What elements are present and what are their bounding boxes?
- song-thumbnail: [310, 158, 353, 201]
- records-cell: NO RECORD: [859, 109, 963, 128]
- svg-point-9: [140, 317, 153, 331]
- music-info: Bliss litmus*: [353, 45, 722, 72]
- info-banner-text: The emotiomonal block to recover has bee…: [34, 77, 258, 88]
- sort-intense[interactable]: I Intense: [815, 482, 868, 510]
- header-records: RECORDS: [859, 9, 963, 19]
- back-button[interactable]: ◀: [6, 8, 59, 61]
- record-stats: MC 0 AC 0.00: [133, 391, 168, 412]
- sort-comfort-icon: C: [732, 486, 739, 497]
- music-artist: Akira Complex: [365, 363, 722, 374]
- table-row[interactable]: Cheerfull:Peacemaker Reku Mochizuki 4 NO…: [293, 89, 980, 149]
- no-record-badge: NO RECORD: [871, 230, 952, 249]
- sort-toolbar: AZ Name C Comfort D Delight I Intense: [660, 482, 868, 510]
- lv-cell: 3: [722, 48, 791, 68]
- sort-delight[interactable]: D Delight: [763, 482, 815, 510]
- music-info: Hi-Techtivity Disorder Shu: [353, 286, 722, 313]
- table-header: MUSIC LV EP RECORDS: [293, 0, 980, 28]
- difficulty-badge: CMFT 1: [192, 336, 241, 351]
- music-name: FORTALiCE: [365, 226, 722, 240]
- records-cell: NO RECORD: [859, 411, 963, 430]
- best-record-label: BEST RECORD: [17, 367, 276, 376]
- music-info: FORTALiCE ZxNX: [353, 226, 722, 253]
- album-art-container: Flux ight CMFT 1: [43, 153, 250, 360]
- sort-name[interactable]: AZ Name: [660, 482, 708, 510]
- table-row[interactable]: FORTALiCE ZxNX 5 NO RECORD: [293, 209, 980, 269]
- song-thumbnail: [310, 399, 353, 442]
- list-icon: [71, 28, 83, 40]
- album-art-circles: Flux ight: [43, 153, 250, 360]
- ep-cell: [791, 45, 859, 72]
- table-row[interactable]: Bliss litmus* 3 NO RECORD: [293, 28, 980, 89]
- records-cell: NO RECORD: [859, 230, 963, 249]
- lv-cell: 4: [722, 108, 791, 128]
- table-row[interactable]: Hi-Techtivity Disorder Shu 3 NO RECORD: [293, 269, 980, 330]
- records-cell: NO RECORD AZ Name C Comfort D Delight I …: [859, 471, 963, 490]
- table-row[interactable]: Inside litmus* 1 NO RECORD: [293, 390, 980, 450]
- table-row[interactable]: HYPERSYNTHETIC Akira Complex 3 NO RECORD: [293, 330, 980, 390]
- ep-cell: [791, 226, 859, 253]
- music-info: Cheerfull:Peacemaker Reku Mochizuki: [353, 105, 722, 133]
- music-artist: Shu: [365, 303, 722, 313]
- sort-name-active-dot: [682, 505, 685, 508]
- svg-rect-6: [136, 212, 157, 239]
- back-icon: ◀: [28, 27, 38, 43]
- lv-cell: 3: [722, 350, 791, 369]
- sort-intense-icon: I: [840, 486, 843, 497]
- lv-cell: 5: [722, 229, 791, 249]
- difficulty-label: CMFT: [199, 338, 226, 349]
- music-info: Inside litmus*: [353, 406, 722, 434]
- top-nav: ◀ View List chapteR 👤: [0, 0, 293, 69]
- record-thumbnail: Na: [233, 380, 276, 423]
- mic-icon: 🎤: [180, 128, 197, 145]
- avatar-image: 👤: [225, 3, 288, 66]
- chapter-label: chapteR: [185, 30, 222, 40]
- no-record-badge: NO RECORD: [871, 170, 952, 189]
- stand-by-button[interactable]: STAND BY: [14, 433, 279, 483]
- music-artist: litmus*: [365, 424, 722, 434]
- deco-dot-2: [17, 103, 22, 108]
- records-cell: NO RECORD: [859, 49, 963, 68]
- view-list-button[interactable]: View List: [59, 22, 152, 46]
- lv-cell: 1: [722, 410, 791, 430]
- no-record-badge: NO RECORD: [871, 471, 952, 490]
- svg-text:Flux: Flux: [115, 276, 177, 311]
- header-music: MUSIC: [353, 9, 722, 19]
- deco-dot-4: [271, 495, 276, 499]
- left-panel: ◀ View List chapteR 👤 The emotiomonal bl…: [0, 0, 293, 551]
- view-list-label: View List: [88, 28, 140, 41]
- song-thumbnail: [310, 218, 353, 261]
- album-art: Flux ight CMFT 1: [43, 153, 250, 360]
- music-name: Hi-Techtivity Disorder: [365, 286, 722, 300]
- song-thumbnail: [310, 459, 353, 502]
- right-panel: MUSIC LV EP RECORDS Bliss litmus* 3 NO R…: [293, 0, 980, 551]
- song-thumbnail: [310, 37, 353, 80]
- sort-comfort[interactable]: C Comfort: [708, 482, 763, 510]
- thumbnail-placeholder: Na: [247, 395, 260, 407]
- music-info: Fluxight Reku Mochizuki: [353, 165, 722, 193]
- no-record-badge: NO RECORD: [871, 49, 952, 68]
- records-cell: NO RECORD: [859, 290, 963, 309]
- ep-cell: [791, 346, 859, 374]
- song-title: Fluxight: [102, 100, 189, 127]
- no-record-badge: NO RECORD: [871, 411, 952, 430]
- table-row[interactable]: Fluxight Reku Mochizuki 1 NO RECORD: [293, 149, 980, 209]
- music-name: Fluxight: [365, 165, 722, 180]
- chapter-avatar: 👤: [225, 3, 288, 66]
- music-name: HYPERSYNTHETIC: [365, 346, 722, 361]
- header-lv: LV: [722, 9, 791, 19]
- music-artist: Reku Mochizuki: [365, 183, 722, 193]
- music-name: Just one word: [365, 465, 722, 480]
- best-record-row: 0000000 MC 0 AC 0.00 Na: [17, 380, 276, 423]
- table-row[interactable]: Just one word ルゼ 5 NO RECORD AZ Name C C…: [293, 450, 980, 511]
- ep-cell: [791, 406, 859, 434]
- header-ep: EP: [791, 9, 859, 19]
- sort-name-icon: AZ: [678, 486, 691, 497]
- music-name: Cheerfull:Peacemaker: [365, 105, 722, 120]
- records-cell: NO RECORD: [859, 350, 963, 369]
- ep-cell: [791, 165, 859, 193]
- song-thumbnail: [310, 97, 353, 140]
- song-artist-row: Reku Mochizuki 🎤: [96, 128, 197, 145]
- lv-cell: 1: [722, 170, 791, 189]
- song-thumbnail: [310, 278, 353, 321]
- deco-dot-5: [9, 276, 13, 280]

+-------+

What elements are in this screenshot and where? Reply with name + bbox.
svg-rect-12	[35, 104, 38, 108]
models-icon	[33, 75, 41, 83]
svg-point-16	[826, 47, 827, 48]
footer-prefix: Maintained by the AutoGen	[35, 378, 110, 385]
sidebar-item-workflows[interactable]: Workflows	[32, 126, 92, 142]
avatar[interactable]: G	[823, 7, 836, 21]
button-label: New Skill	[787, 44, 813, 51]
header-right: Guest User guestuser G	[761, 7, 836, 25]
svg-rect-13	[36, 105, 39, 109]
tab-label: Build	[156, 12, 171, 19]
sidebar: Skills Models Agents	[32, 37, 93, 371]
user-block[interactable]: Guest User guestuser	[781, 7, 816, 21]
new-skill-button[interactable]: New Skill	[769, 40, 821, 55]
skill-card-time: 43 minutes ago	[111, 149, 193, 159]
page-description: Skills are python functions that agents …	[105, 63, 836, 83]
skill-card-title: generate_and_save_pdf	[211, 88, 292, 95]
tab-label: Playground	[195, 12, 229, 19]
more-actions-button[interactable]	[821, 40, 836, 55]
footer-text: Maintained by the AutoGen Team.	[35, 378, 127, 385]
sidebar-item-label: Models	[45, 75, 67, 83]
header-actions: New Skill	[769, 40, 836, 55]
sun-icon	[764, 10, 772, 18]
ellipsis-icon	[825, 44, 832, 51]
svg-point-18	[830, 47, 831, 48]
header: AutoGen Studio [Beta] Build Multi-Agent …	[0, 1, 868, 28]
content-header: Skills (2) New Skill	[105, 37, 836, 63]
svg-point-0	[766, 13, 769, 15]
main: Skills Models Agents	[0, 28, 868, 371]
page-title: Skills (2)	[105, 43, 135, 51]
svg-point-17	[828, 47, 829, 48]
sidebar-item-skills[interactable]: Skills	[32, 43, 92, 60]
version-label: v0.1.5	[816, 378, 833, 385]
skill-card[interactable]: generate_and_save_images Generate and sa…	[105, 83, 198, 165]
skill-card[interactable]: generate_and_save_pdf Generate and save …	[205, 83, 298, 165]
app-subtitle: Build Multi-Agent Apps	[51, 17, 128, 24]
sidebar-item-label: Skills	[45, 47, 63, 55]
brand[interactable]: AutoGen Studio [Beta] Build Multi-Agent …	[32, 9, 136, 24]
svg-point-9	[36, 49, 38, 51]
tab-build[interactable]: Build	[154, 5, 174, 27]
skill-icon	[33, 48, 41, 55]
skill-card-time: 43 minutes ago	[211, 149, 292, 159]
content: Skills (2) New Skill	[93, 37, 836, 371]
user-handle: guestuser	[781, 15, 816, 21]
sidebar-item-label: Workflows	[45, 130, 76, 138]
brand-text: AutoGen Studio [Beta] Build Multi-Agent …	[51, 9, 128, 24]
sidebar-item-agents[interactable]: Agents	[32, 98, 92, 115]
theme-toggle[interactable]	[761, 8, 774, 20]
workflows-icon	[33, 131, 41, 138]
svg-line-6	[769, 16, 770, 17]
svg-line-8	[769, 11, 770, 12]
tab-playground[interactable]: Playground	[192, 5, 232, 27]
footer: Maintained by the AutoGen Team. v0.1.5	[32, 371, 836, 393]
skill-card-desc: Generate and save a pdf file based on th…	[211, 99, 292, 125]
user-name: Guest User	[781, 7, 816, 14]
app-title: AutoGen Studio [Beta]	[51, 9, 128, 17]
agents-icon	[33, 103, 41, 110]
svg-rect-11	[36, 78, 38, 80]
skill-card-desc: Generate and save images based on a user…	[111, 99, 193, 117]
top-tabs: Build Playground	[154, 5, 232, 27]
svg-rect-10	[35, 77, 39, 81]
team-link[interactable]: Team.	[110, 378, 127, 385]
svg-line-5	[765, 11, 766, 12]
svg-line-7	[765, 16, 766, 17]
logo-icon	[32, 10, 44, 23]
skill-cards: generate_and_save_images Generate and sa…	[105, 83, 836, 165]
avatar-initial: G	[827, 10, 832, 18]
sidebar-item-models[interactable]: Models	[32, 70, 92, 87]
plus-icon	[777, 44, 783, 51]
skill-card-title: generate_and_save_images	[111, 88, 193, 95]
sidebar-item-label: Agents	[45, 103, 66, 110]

+-------+

- [What to do]:
Each line in the records above that contains the word "page" must be copied.

- [Task answer]:
page-description: Skills are python functions that agents …	[105, 63, 836, 83]
page-title: Skills (2)	[105, 43, 135, 51]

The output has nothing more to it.